Ms Tu’inukuafe-Lupeitu’u said she arrived in New Zealand more than 10 years ago, her husband Filipe eight years ago and their two children were both been born in New Zealand.
She said they were not in New Zealand to abuse the immigration system.
“We’re [not] actually entitiled to any kind of supplement for renting or anything from WINZ, those things we’re not eligible for because we’re not [permanent residents],” she said.
“I know we’re responsible for our children … but after we get paid, [it’s] rent first … food, and sometimes we have to live with $30 per week.”
She said she got her a bachelor’s degree in New Zealand and she and her husband had always tried to work and contribute to the country.
She worked in manager roles at supermarket chain Nosh and Filipe was now single-handedly supporting the family as a vehicle dismantler.
I am sure the right will raise a number of criticisms of the notion that Moriah should be allowed to live in New Zealand permanently. But I am more than happy for this to occur and for my tax dollars to be used so that Moriah can continue to live.
The second immigrant is Steve Jensen. He and his family ran a very successful and popular cafe in the Lower Hutt. Their problem was that they were too optimistic with their business projection which were originally submitted to Immigration and they have been punished for this even though their business is in the black as well as being very popular. Again from Radio New Zealand:
The Associate Immigration Minister has declined to overturn a decision rejecting residency for an American family who were forced to leave the country for not meeting financial visa requirements.
Steve and Nancy Jensen moved to Lower Hutt with their four teenage children in 2013, where they bought a café and a half share in the building it’s in.
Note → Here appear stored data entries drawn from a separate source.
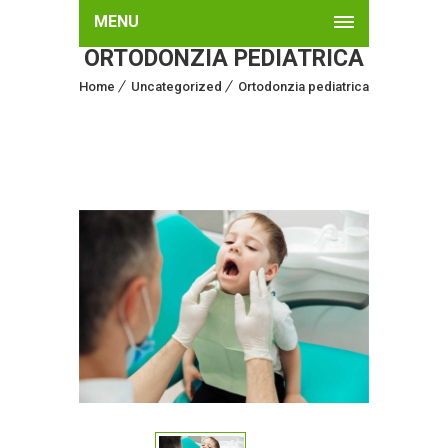
MENU
ORTODONZIA PEDIATRICA
Home
Uncategorized
Ortodonzia pediatrica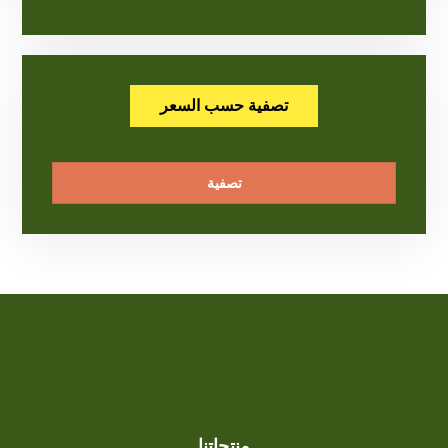
تصفية حسب السعر
تصفية
منتجاتنا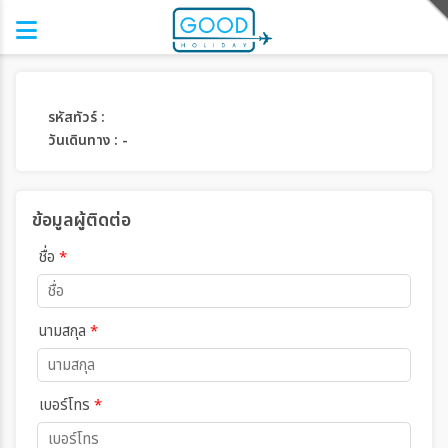
รหัสทัวร์ :
วันเดินทาง : -
ข้อมูลผู้ติดต่อ
ชื่อ
*
นามสกุล
*
เบอร์โทร
*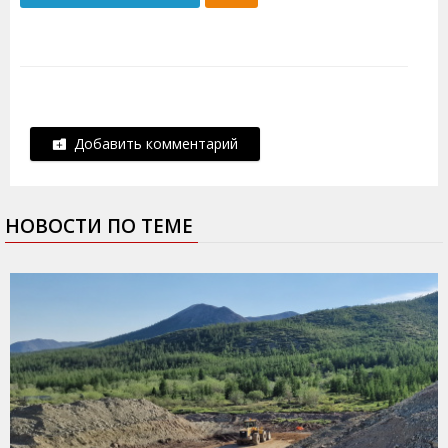
Добавить комментарий
НОВОСТИ ПО ТЕМЕ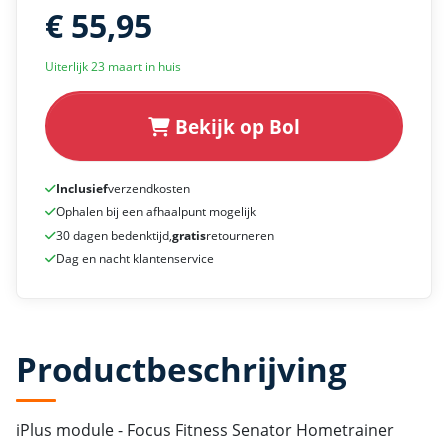
€ 55,95
Uiterlijk 23 maart in huis
Bekijk op Bol
Inclusief
verzendkosten
Ophalen bij een afhaalpunt mogelijk
30 dagen bedenktijd,
gratis
retourneren
Dag en nacht klantenservice
Productbeschrijving
iPlus module - Focus Fitness Senator Hometrainer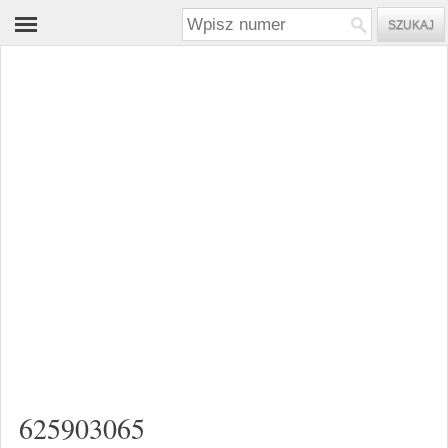
625903065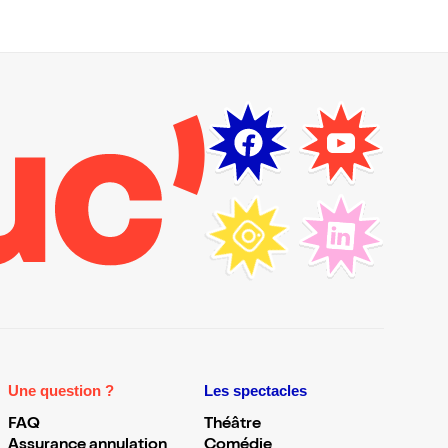
Une question ?
Les spectacles
FAQ
Théâtre
Assurance annulation
Comédie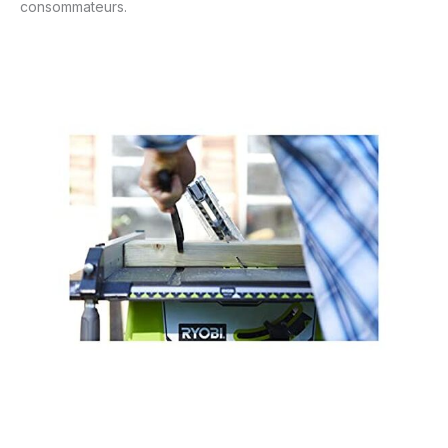
consommateurs.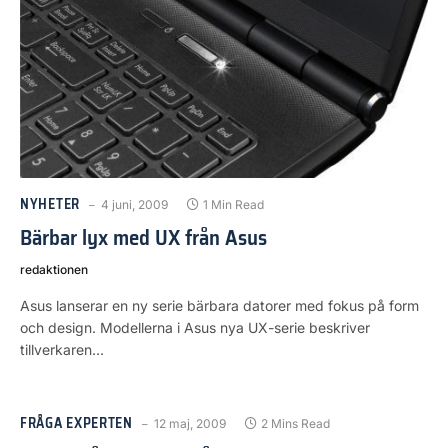
NYHETER
4 juni, 2009
1 Min Read
Bärbar lyx med UX från Asus
redaktionen
Asus lanserar en ny serie bärbara datorer med fokus på form
och design. Modellerna i Asus nya UX-serie beskriver
tillverkaren…
FRÅGA EXPERTEN
12 maj, 2009
2 Mins Read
The Java Point Café and Bistro made a profit and employed several staff,
But Mr Jensen said the business plan their immigration advisor submitted when applying for their long-term business visas over-stated the cafe’s possible profit margins, and projected an unrealistic 45 percent increase in sales in the first three years.
He said the Immigration Department would not accept revisions to the business plan once it had been accepted.
Chris Bishop is trying to occupy the moral high ground and has said the Jensen family should have been allowed to stay. This is populist posturing. When you are a member of a government that has an aggressive punitive stance on immigration you should wear the cruel decisions. All of them.
But it appears that strict adherence to the rules and policies is not always required. For instance if you are a billionaire American with strange ideas and a desire to buy land in the South Island as a bolt hole from the pending Trumpocalypse in the United States this Government will grant you citizenship, even if you have only spent 12 days in the past five years in the country as opposed to the normally required 1,350 days.
And to really spice things up the Government through inept negotiations will allow you to walk away with all of the profits from a successful joint venture. All $27 million of them. The Government was played.
So a dedicated Tongan family with a health crisis and a dedicated American family who both were making a real contribution are shown the door. But an uber wealthy American is given the red carpet treatment and citizenship despite his not meeting the policy. And a big cheque.
This Government’s priorities are very clear.